Food and Bev Firms Will Continue to Face Labor Woes in '23
Powder & Bulk Solids looks at the workforce-related challenges that food and beverage manufacturers will encounter in the year ahead.
The food and beverage manufacturing industry is facing an ongoing manufacturing labor shortage and sluggish hiring rates. Some 100,000 manufacturing jobs were unfilled in US consumer packaged goods (CPG) firms as of July 2022, according to a recent Consumer Brands Association (CBA) analysis of US Bureau of Labor Statistics data. The trade group places some of the blame for some of these workforce woes on changes in the country’s labor force participation rate.
“At every link in the CPG supply chain, this is a human-powered industry that depends on a robust workforce. Yet at every link in the supply chain, there are labor gaps that must be met, not only to catch up with lingering backlogs but to be prepared for the future,” Katie Denis, vice president of communications and research for CBA, said in a statement. “Beyond the pandemic, there are so many factors battering the supply chain — from war in Ukraine to extreme weather — and we can’t let labor shortages continue to be another threat to reliably delivering the products Americans depend on every day.”
A Hormel Foods executive told investors in June that its spending on production labor climbed by over 50% in comparison to costs in 2015. Food and beverage giant Nestle’s half year results call in late July noted that the company expects its expenses on salary and wages will have “stronger impact in 2023” compared to this year.
“At least when it comes to key economies in Western Europe and North America, I think that’s a pretty sure thing that we have to prepare for higher labor cost levels there,” Mark Schneider, CEO of Nestle, said in a conversation with investors this summer. “And you do that, obviously, also with automation wherever you can and squeezing efficiencies out of the system.”
Workers weigh blocks of cheese for packaging and shipping at the Tillamook Cheese Factory, Tillamook, OR.
Wages for manufacturing facility jobs have increased by 5.8% from 2021 rates to $21.15 an hour, according to information gathered by CBA. In addition to upping pay, food and beverage manufacturers are also deploying a variety of other tactics to hold onto their workers.
“We continue to invest in our workforce with retention and engagement being a high priority,” Steve Oakland, president, CEO and director of Treehouse Foods, said in an earnings call this August. “We are also taking steps to make our manufacturing work environments more appealing, everything from facility upgrades to designing more effective and attractive work schedules so that TreeHouse can be viewed as the employer of choice in each local market.”
Tyson Foods president and chief executive officer Donnie King said in an investors call in August that the company anticipates $1 billion in recurring savings by the end of its fiscal year 2024 through its ongoing productivity program, which includes the implementation automation solutions. During fiscal year 2022, Tyson injected about $1.9 billion into new capacity and automation projects.
“Automation remains a top priority for our business, and I’m very pleased at the aggressive rollout of automation technologies,” King said to listeners.
An automated conveyor used in a cookies manufacturing plant. Representative image.
Food manufacturer Conagra Brands plans to increase its investments in automation during its fiscal year 2023, a recent call with analysts revealed. The company is also committing additional funds to attract and retain workers. Leaders of poultry products supplier Pilgrim’s Pride said in July that the company is investing in a variety of automation projects across its operations over the next three years, including purchasing new automated equipment for dark meat deboning.
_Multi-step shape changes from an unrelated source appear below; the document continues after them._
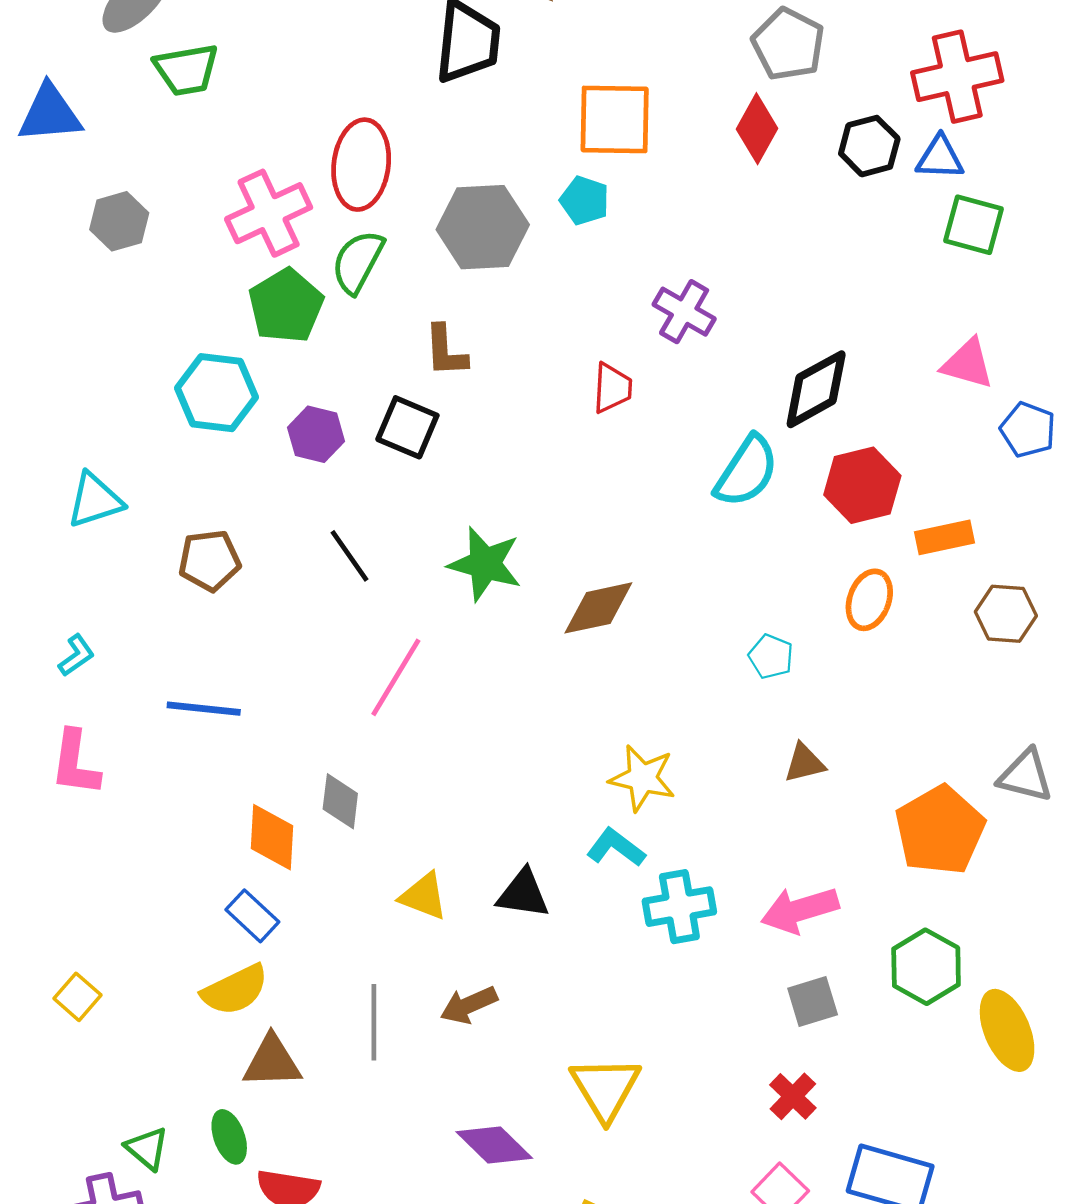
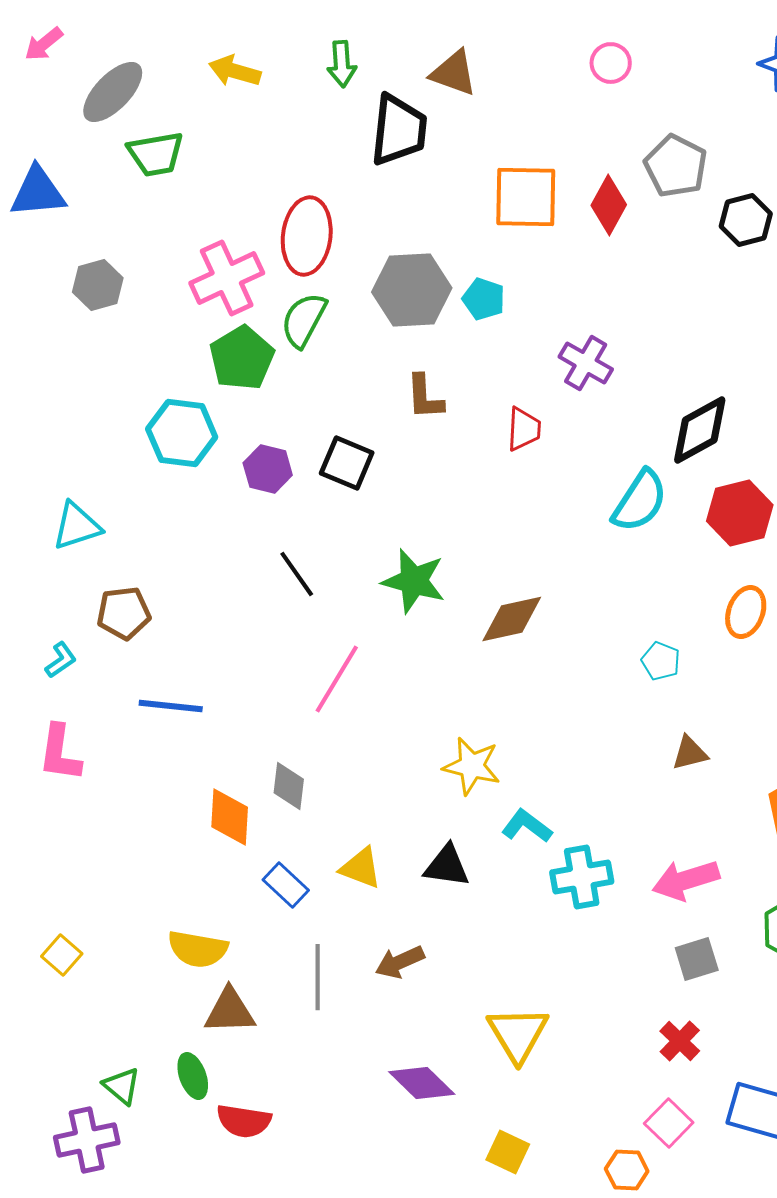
gray pentagon: (788, 44) -> (676, 166), moved
red diamond: (757, 129) -> (609, 205), moved
cyan pentagon: (585, 200) -> (484, 299), moved
brown L-shape: (446, 351) -> (425, 397), moved
brown pentagon: (210, 560) -> (124, 613), moved
yellow star: (642, 778) -> (472, 766), moved
blue rectangle: (252, 916) -> (286, 885), moved
yellow semicircle: (235, 990) -> (198, 949), turned 36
“We're also having a very strategic approach in every single geography. We don't do one size fits all try solutions. So, we look at every single plant geography where we operate. And we understand the local market dynamics. And we see also our internal actions of what we are doing,” said Fabio Sandri, president and CEO of Pilgrim’s, in a talk with analysts. “We need to treat our team members better than all other companies that're competing with us. That's the only way to have an engaged team member force that will produce a better output, right?”
While there is no clear-cut solution to America’s manufacturing workforce shortage, food and beverage manufacturers will likely press forward in 2023 with further pay increases, adding more benefits and strategically increasing automation. The Great Resignation period may have reached its peak, but food industry employers will be dealing with the ripple effects of this movement for some time to come.